From the records, pick out and copy each line containing "desarrollo".

Extracted page text data
--- START ---
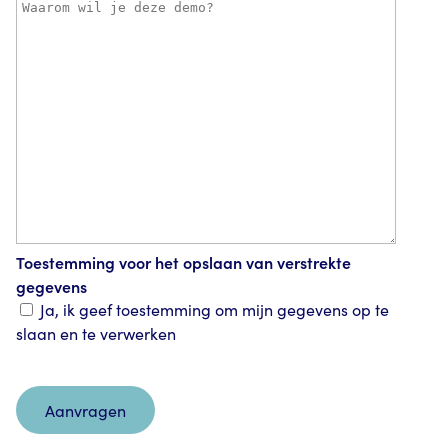
Toestemming voor het opslaan van verstrekte
gegevens
Ja, ik geef toestemming om mijn gegevens op te
slaan en te verwerken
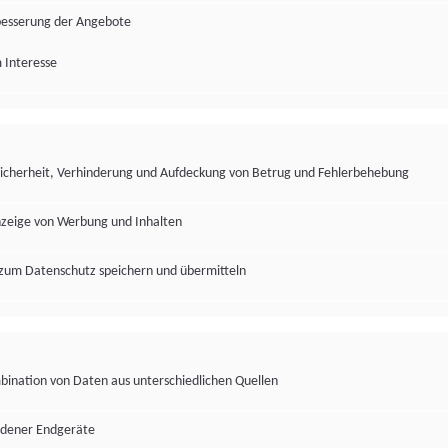
besserung der Angebote
 Interesse
Sicherheit, Verhinderung und Aufdeckung von Betrug und Fehlerbehebung
nzeige von Werbung und Inhalten
zum Datenschutz speichern und übermitteln
ination von Daten aus unterschiedlichen Quellen
edener Endgeräte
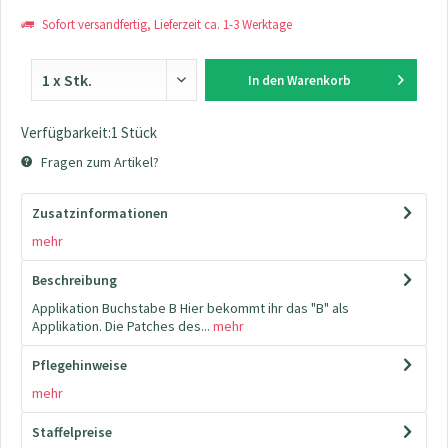
Sofort versandfertig, Lieferzeit ca. 1-3 Werktage
In den
Warenkorb
Verfügbarkeit:1 Stück
Fragen zum Artikel?
Zusatzinformationen
mehr
Beschreibung
Applikation Buchstabe B Hier bekommt ihr das "B" als
Applikation. Die Patches des...
mehr
Pflegehinweise
mehr
Staffelpreise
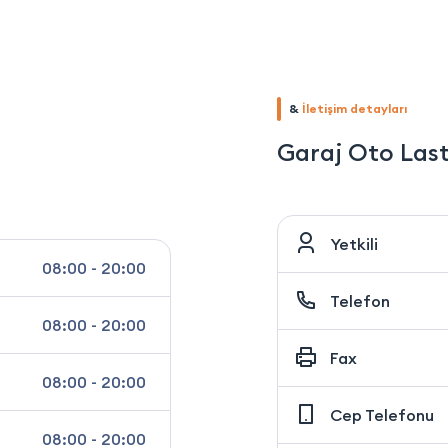
&
İletişim detayları
Garaj Oto Last
Yetkili
08:00 - 20:00
Telefon
08:00 - 20:00
Fax
08:00 - 20:00
Cep Telefonu
08:00 - 20:00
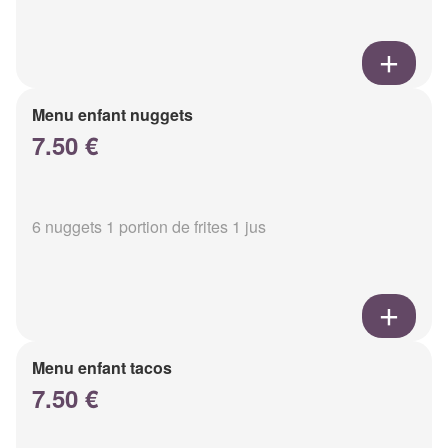
Menu enfant nuggets
7.50 €
6 nuggets 1 portion de frites 1 jus
Menu enfant tacos
7.50 €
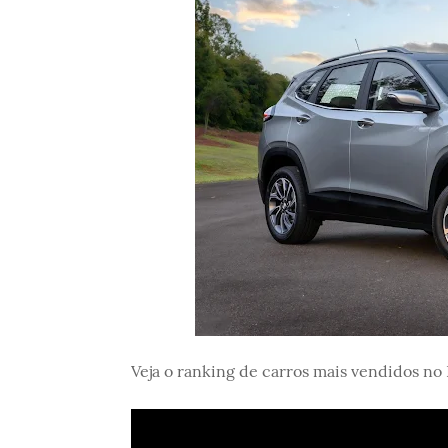
Veja o ranking de carros mais vendidos no 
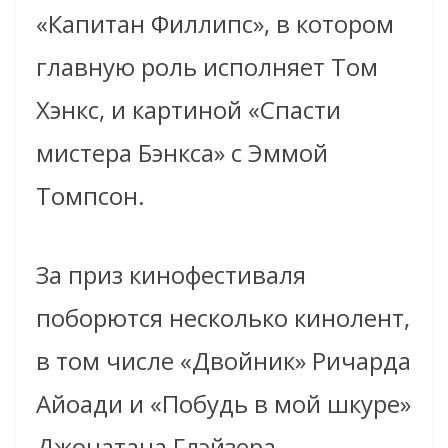
«Капитан Филлипс», в котором
главную роль исполняет Том
Хэнкс, и картиной «Спасти
мистера Бэнкса» с Эммой
Томпсон.
За приз кинофестиваля
поборются несколько кинолент,
в том числе «Двойник» Ричарда
Айоади и «Побудь в мой шкуре»
Джонатана Глэйзера.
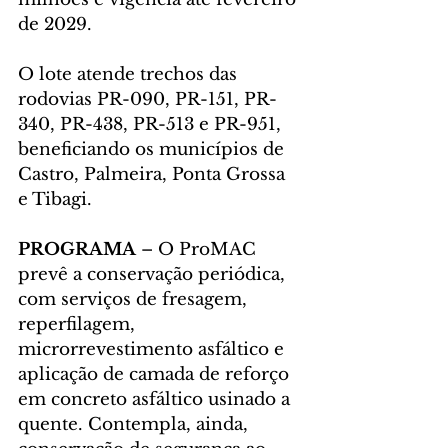
de 2029.
O lote atende trechos das 
rodovias PR-090, PR-151, PR-
340, PR-438, PR-513 e PR-951, 
beneficiando os municípios de 
Castro, Palmeira, Ponta Grossa 
e Tibagi.
PROGRAMA 
– O ProMAC 
prevê a conservação periódica, 
com serviços de fresagem, 
reperfilagem, 
microrrevestimento asfáltico e 
aplicação de camada de reforço 
em concreto asfáltico usinado a 
quente. Contempla, ainda, 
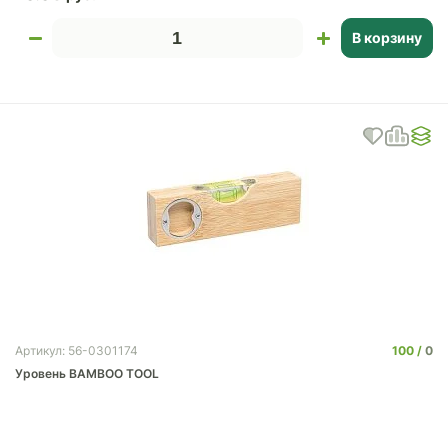
В корзину
100
0
Артикул: 56-0301174
Уровень BAMBOO TOOL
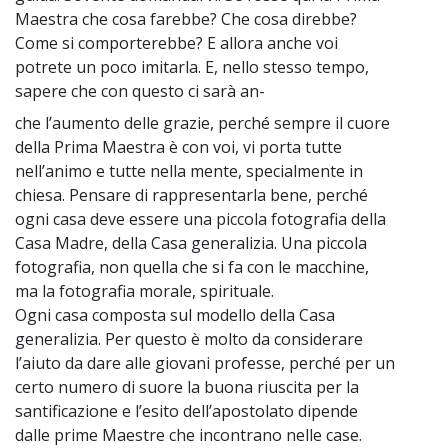
Maestra che cosa farebbe? Che cosa direbbe?
Come si comporterebbe? E allora anche voi
potrete un poco imitarla. E, nello stesso tempo,
sapere che con questo ci sarà an-
che l’aumento delle grazie, perché sempre il cuore
~
della Prima Maestra è con voi, vi porta tutte
nell’animo e tutte nella mente, specialmente in
chiesa. Pensare di rappresentarla bene, perché
ogni casa deve essere una piccola fotografia della
Casa Madre, della Casa generalizia. Una piccola
fotografia, non quella che si fa con le macchine,
ma la fotografia morale, spirituale.
Ogni casa composta sul modello della Casa
generalizia. Per questo è molto da considerare
l’aiuto da dare alle giovani professe, perché per un
certo numero di suore la buona riuscita per la
santificazione e l’esito dell’apostolato dipende
dalle prime Maestre che incontrano nelle case.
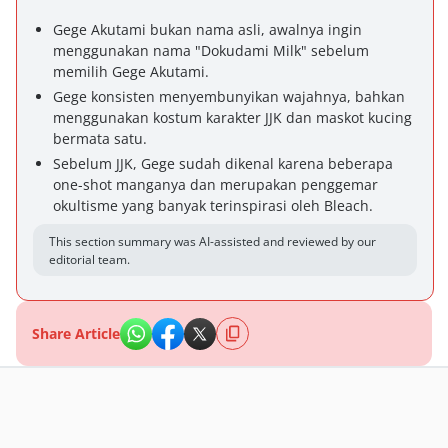
Gege Akutami bukan nama asli, awalnya ingin
menggunakan nama "Dokudami Milk" sebelum
memilih Gege Akutami.
Gege konsisten menyembunyikan wajahnya, bahkan
menggunakan kostum karakter JJK dan maskot kucing
bermata satu.
Sebelum JJK, Gege sudah dikenal karena beberapa
one-shot manganya dan merupakan penggemar
okultisme yang banyak terinspirasi oleh Bleach.
This section summary was AI-assisted and reviewed by our
editorial team.
Share Article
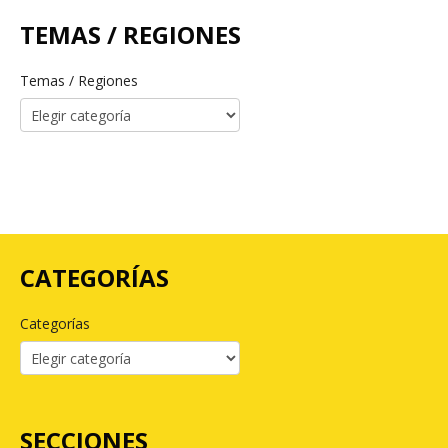
TEMAS / REGIONES
Temas / Regiones
CATEGORÍAS
Categorías
SECCIONES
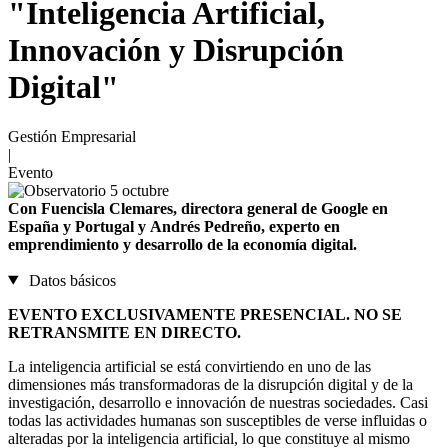
"Inteligencia Artificial,
Innovación y Disrupción
Digital"
Gestión Empresarial
|
Evento
Con Fuencisla Clemares, directora general de Google en
España y Portugal y Andrés Pedreño, experto en
emprendimiento y desarrollo de la economía digital.
Datos básicos
EVENTO EXCLUSIVAMENTE PRESENCIAL. NO SE
RETRANSMITE EN DIRECTO.
La inteligencia artificial se está convirtiendo en uno de las
dimensiones más transformadoras de la disrupción digital y de la
investigación, desarrollo e innovación de nuestras sociedades. Casi
todas las actividades humanas son susceptibles de verse influidas o
alteradas por la inteligencia artificial, lo que constituye al mismo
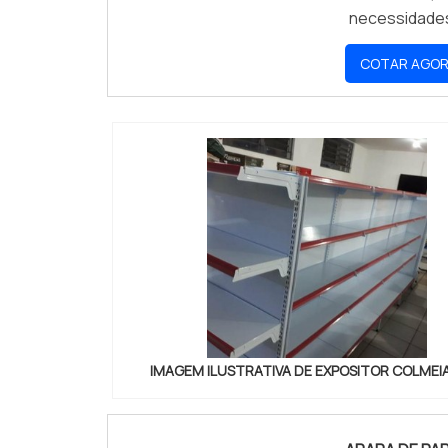
necessidade
cores e mate
COTAR AGO
sejam expost
IMAGEM ILUSTRATIVA DE EXPOSITOR COLMEI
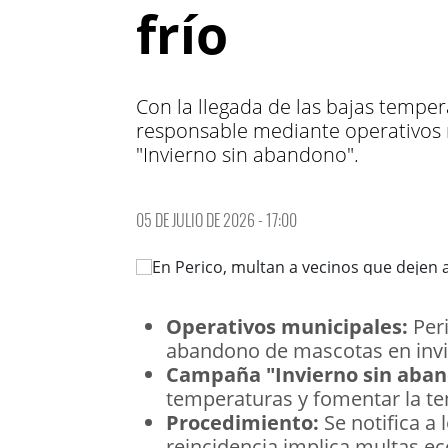
frío
Con la llegada de las bajas tempe
responsable mediante operativos n
"Invierno sin abandono".
05 DE JULIO DE 2026 - 17:00
Operativos municipales:
Peri
abandono de mascotas en invi
Campaña "Invierno sin aban
temperaturas y fomentar la te
Procedimiento:
Se notifica a 
reincidencia implica multas e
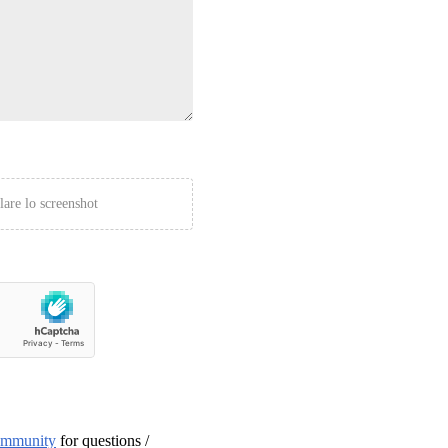
lare lo screenshot
ommunity
for questions /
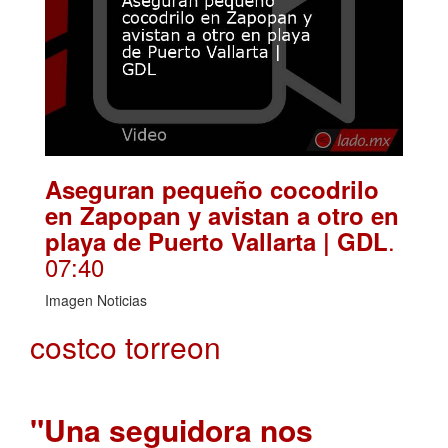
Aseguran pequeño cocodrilo
en Zapopan y avistan a otro en
.
playa de Puerto Vallarta | GDL
07:40
Imagen Noticias
costco torreon
"Una seguidora nos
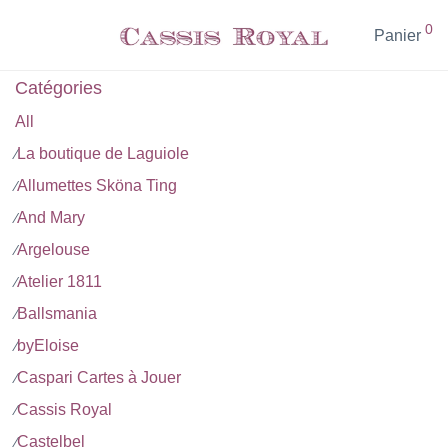
0
Panier
Catégories
All
La boutique de Laguiole
⁄
Allumettes Sköna Ting
⁄
And Mary
⁄
Argelouse
⁄
Atelier 1811
⁄
Ballsmania
⁄
byEloise
⁄
Caspari Cartes à Jouer
⁄
Cassis Royal
⁄
Castelbel
⁄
--- END ---
OUTPUT:
emprendimiento y desarrollo de la economía digital.
investigación, desarrollo e innovación de nuestras sociedades. Casi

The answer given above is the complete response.